__PROBLEM TO WORK ON__
Exact copies of the lines from the line containing "Fast and careful delivery." through the last line of the entries below are the whole answer.

(Stored data entries)
▬▬▬

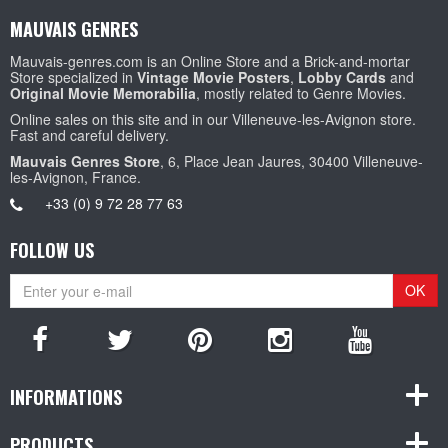
MAUVAIS GENRES
Mauvais-genres.com is an Online Store and a Brick-and-mortar
Store specialized in
Vintage Movie Posters
,
Lobby Cards
and
Original Movie Memorabilia
, mostly related to Genre Movies.
Online sales on this site and in our Villeneuve-les-Avignon store.
Fast and careful delivery.
Mauvais Genres Store
, 6, Place Jean Jaures, 30400 Villeneuve-
les-Avignon, France.
+33 (0) 9 72 28 77 63
FOLLOW US
OK
INFORMATIONS
PRODUCTS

▬▬▬

__EXERCISE SOLUTION__
Fast and careful delivery.
Mauvais Genres Store
, 6, Place Jean Jaures, 30400 Villeneuve-
les-Avignon, France.
+33 (0) 9 72 28 77 63
FOLLOW US
OK
INFORMATIONS
PRODUCTS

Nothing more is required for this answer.